The little story is not just a delirious Sinotropicalist insight by João Gilberto. By a not so incredible coincidence, it is possible to establish, in the comparison of magnitudes between China and Brazil, a correlation with the condensed intentions, for example, by Gilberto Freyre in the book tropical china. [xxiii] It is a collection of articles rewritten in other books, in which the intellectual from Pernambuco emphasizes Eastern influences on Luso-Brazilian culture and Ibero-Portuguese influences on China and India. Note that Caetano repeats Gilbert's cry in the middle of the XNUMXst century. “We are Chinese” at the exact moment that China became the “strategic enemy” in the geopolitical doctrine of the United States.

Subtending that we are Brazilians born in Tropical China, an equivalent in terms of possibility of greatness to the power already demonstrated by China, is always an act of national affirmation of the uncertain power of a Brazilian civilization. When he called Brazil “Tropical China”, Freyre was blurring – this is the objective of the writer from Pernambuco – the traditional and closed borders between “West” and “East”, in a projection that must be seen before la lettre averse to the thesis of the “clash of civilizations”.

Before being a modern National State, as historians, anthropologists and diplomats never tire of knowing and repeating, China is also a very ancient self-centered Empire – others would say “self-absorbed” – embedded in the center of the world, the “Middle Empire”. . By virtue of occupying the center, the middle, in this national ideology, must have some mission for the world.

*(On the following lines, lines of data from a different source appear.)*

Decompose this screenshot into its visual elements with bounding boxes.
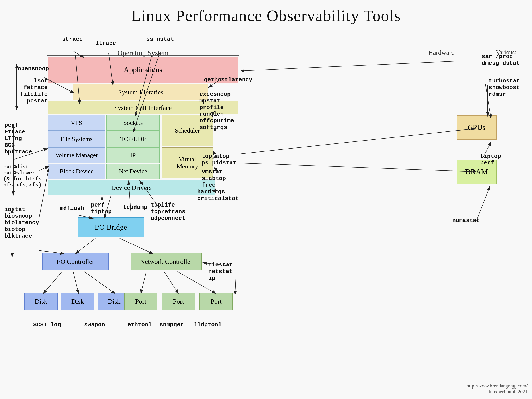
hardware-label: Hardware [428,49,454,56]
svg-line-31 [75,238,95,254]
layer-syslibs: System Libraries [73,84,208,101]
layer-devdrivers: Device Drivers [48,180,215,195]
port-3: Port [200,293,233,310]
svg-line-35 [73,272,79,294]
port-2: Port [162,293,195,310]
label-snmpget: snmpget [160,321,184,328]
tool-turbostat: turbostat showboost rdmsr [489,78,520,98]
hw-cpus: CPUs [457,115,497,140]
layer-netdev: Net Device [106,164,160,179]
layer-filesys: File Systems [48,131,105,147]
layer-iocontroller: I/O Controller [42,253,109,270]
disk-2: Disk [61,293,94,310]
svg-line-25 [238,163,477,172]
layer-vfs: VFS [48,115,105,131]
tool-ltrace: ltrace [95,40,116,47]
tool-sar-proc: sar /proc dmesg dstat [482,53,520,66]
tool-ss-nstat: ss nstat [146,36,174,43]
tool-tcpdump: tcpdump [123,204,147,211]
disk-1: Disk [24,293,58,310]
layer-iobridge: I/O Bridge [78,217,144,237]
svg-line-42 [241,61,459,71]
tool-vmstat: vmstat slabtop free [202,168,226,188]
tool-tcplife: tcplife tcpretrans udpconnect [151,202,185,222]
tool-ext4dist: ext4dist ext4slower (& for btrfs nfs,xfs… [3,164,42,188]
layer-volmgr: Volume Manager [48,147,105,163]
tool-tiptop: tiptop perf [480,153,501,166]
tool-gethostlatency: gethostlatency [204,76,252,83]
layer-netcontroller: Network Controller [131,253,202,270]
page-title: Linux Performance Observability Tools [0,0,532,25]
svg-line-38 [164,272,178,294]
label-scsi-log: SCSI log [33,321,61,328]
tool-nicstat: nicstat netstat ip [208,262,233,282]
tool-perf-ftrace: perf Ftrace LTTng BCC bpftrace [4,122,32,155]
svg-line-41 [235,275,236,295]
layer-tcpudp: TCP/UDP [106,131,160,147]
svg-line-43 [238,129,475,154]
tool-hardirqs: hardirqs criticalstat [197,188,239,202]
port-1: Port [124,293,157,310]
tool-lsof: lsof fatrace filelife pcstat [8,78,48,104]
tool-top-atop: top atop ps pidstat [202,153,236,166]
svg-line-26 [477,186,490,221]
tool-numastat: numastat [452,217,480,224]
layer-sockets: Sockets [106,115,160,131]
tool-opensnoop: opensnoop [18,65,49,72]
tool-iostat: iostat biosnoop biolatency biotop blktra… [4,206,39,239]
layer-blockdev: Block Device [48,164,105,179]
tool-mdflush: mdflush [60,205,84,212]
label-ethtool: ethtool [127,321,152,328]
svg-line-36 [84,272,115,294]
svg-line-34 [43,272,62,294]
label-swapon: swapon [84,321,105,328]
svg-line-32 [120,238,153,254]
layer-ip: IP [106,147,160,163]
tool-perf-tiptop: perf tiptop [91,202,112,215]
label-lldptool: lldptool [194,321,222,328]
svg-line-37 [141,272,146,294]
tool-execsnoop: execsnoop mpstat profile runqlen offcput… [200,91,234,131]
credit: http://www.brendangregg.com/ linuxperf.h… [467,383,528,395]
tool-strace: strace [62,36,83,43]
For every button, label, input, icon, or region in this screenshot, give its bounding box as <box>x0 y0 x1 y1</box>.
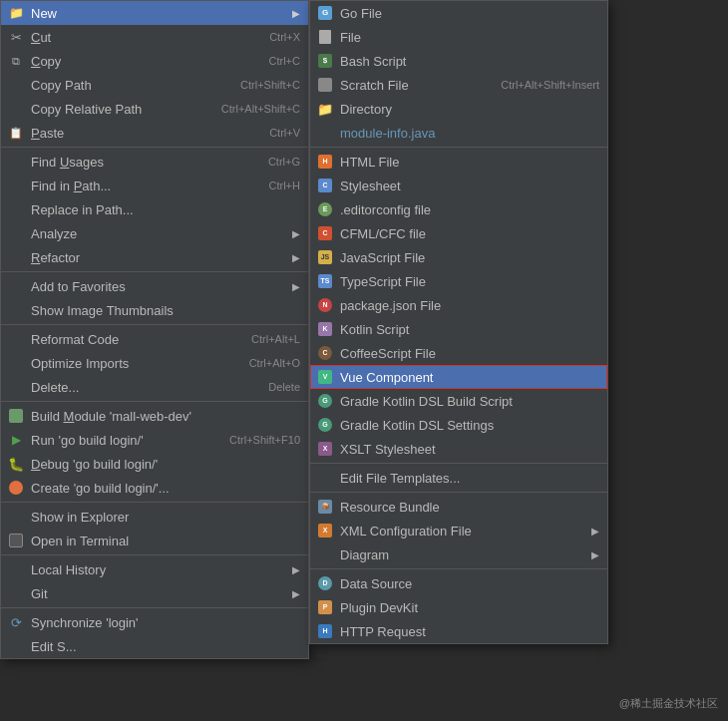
menu-item-copy-relative-path[interactable]: Copy Relative Path Ctrl+Alt+Shift+C <box>1 97 308 121</box>
menu-item-new[interactable]: 📁 New ▶ <box>1 1 308 25</box>
menu-label: JavaScript File <box>340 250 599 265</box>
menu-label: Plugin DevKit <box>340 600 599 615</box>
menu-item-debug[interactable]: 🐛 Debug 'go build login/' <box>1 452 308 476</box>
separator <box>310 463 607 464</box>
scratch-icon <box>316 76 334 94</box>
menu-item-edit-s[interactable]: Edit S... <box>1 634 308 658</box>
menu-label: Kotlin Script <box>340 322 599 337</box>
menu-label: package.json File <box>340 298 599 313</box>
terminal-icon <box>7 532 25 549</box>
submenu-item-go-file[interactable]: G Go File <box>310 1 607 25</box>
separator <box>310 568 607 569</box>
xml-icon: X <box>316 522 334 540</box>
no-icon <box>7 200 25 218</box>
menu-item-copy-path[interactable]: Copy Path Ctrl+Shift+C <box>1 73 308 97</box>
no-icon <box>7 100 25 118</box>
no-icon <box>7 177 25 194</box>
menu-label: Resource Bundle <box>340 500 599 515</box>
arrow-icon: ▶ <box>591 549 599 560</box>
separator <box>310 492 607 493</box>
menu-item-show-thumbnails[interactable]: Show Image Thumbnails <box>1 298 308 322</box>
paste-icon: 📋 <box>7 124 25 142</box>
shortcut: Ctrl+Alt+L <box>251 333 300 345</box>
menu-item-git[interactable]: Git ▶ <box>1 581 308 605</box>
submenu-item-ts[interactable]: TS TypeScript File <box>310 269 607 293</box>
submenu-item-edit-templates[interactable]: Edit File Templates... <box>310 466 607 490</box>
menu-label: Edit S... <box>31 639 300 654</box>
submenu-item-gradle-settings[interactable]: G Gradle Kotlin DSL Settings <box>310 413 607 437</box>
menu-item-delete[interactable]: Delete... Delete <box>1 375 308 399</box>
separator <box>1 271 308 272</box>
submenu-item-package-json[interactable]: N package.json File <box>310 293 607 317</box>
submenu-item-js[interactable]: JS JavaScript File <box>310 245 607 269</box>
submenu-item-directory[interactable]: 📁 Directory <box>310 97 607 121</box>
submenu-item-data-source[interactable]: D Data Source <box>310 571 607 595</box>
submenu-item-plugin-devkit[interactable]: P Plugin DevKit <box>310 595 607 619</box>
menu-label: Run 'go build login/' <box>31 433 209 448</box>
submenu-item-scratch-file[interactable]: Scratch File Ctrl+Alt+Shift+Insert <box>310 73 607 97</box>
shortcut: Ctrl+Alt+O <box>249 357 300 369</box>
submenu-item-editorconfig[interactable]: E .editorconfig file <box>310 197 607 221</box>
css-icon: C <box>316 177 334 194</box>
menu-item-show-explorer[interactable]: Show in Explorer <box>1 505 308 529</box>
menu-label: Debug 'go build login/' <box>31 457 300 472</box>
menu-item-find-in-path[interactable]: Find in Path... Ctrl+H <box>1 174 308 197</box>
menu-label: XSLT Stylesheet <box>340 442 599 457</box>
submenu-item-cfml[interactable]: C CFML/CFC file <box>310 221 607 245</box>
menu-item-optimize-imports[interactable]: Optimize Imports Ctrl+Alt+O <box>1 351 308 375</box>
shortcut: Ctrl+G <box>268 156 300 168</box>
cut-icon: ✂ <box>7 28 25 46</box>
menu-item-local-history[interactable]: Local History ▶ <box>1 557 308 581</box>
menu-item-paste[interactable]: 📋 Paste Ctrl+V <box>1 121 308 145</box>
menu-label: Diagram <box>340 547 591 562</box>
no-icon <box>7 637 25 655</box>
submenu-item-kotlin[interactable]: K Kotlin Script <box>310 317 607 341</box>
menu-item-synchronize[interactable]: ⟳ Synchronize 'login' <box>1 610 308 634</box>
separator <box>1 554 308 555</box>
menu-label: Find in Path... <box>31 179 249 193</box>
menu-label: Git <box>31 586 292 601</box>
menu-item-replace-in-path[interactable]: Replace in Path... <box>1 197 308 221</box>
menu-item-find-usages[interactable]: Find Usages Ctrl+G <box>1 150 308 174</box>
gradle-icon2: G <box>316 416 334 434</box>
submenu-item-bash-script[interactable]: $ Bash Script <box>310 49 607 73</box>
no-icon <box>7 301 25 319</box>
submenu-item-diagram[interactable]: Diagram ▶ <box>310 542 607 566</box>
no-icon <box>316 469 334 487</box>
submenu-item-stylesheet[interactable]: C Stylesheet <box>310 174 607 197</box>
menu-item-cut[interactable]: ✂ Cut Ctrl+X <box>1 25 308 49</box>
menu-item-reformat[interactable]: Reformat Code Ctrl+Alt+L <box>1 327 308 351</box>
menu-label: .editorconfig file <box>340 202 599 217</box>
submenu-item-xml-config[interactable]: X XML Configuration File ▶ <box>310 519 607 542</box>
submenu-item-file[interactable]: File <box>310 25 607 49</box>
menu-item-analyze[interactable]: Analyze ▶ <box>1 221 308 245</box>
menu-item-add-favorites[interactable]: Add to Favorites ▶ <box>1 274 308 298</box>
menu-label: CFML/CFC file <box>340 226 599 241</box>
menu-label: Show Image Thumbnails <box>31 303 300 318</box>
submenu-item-coffeescript[interactable]: C CoffeeScript File <box>310 341 607 365</box>
menu-label: Analyze <box>31 226 292 241</box>
submenu-item-vue[interactable]: V Vue Component <box>310 365 607 389</box>
submenu-item-resource-bundle[interactable]: 📦 Resource Bundle <box>310 495 607 519</box>
vue-icon: V <box>316 368 334 386</box>
resource-icon: 📦 <box>316 498 334 516</box>
menu-label: XML Configuration File <box>340 524 591 539</box>
menu-item-build-module[interactable]: Build Module 'mall-web-dev' <box>1 404 308 428</box>
submenu-item-html[interactable]: H HTML File <box>310 150 607 174</box>
menu-item-run[interactable]: ▶ Run 'go build login/' Ctrl+Shift+F10 <box>1 428 308 452</box>
menu-label: HTML File <box>340 155 599 170</box>
data-icon: D <box>316 574 334 592</box>
submenu-item-module-info: module-info.java <box>310 121 607 145</box>
xslt-icon: X <box>316 440 334 458</box>
no-icon <box>7 153 25 171</box>
menu-item-copy[interactable]: ⧉ Copy Ctrl+C <box>1 49 308 73</box>
submenu-item-xslt[interactable]: X XSLT Stylesheet <box>310 437 607 461</box>
menu-label: File <box>340 30 599 45</box>
menu-item-refactor[interactable]: Refactor ▶ <box>1 245 308 269</box>
menu-item-create[interactable]: Create 'go build login/'... <box>1 476 308 500</box>
menu-item-open-terminal[interactable]: Open in Terminal <box>1 529 308 552</box>
submenu-item-gradle-build[interactable]: G Gradle Kotlin DSL Build Script <box>310 389 607 413</box>
menu-label: module-info.java <box>340 126 599 141</box>
submenu-item-http-request[interactable]: H HTTP Request <box>310 619 607 643</box>
menu-label: Show in Explorer <box>31 510 300 525</box>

These glimpses of Caetano, João Gilberto and Gilberto Freyre dialogue by contrast, in an optimistic key (despite everything) with Brazil, with the skeptical key of a “separate country”, introspective, provided by Perry Anderson. An acutely perceptive foreigner, the English Marxist historian lived in Brazil for two years and studied Portuguese colonialism, the subject of his first relevant academic work.[xxiii]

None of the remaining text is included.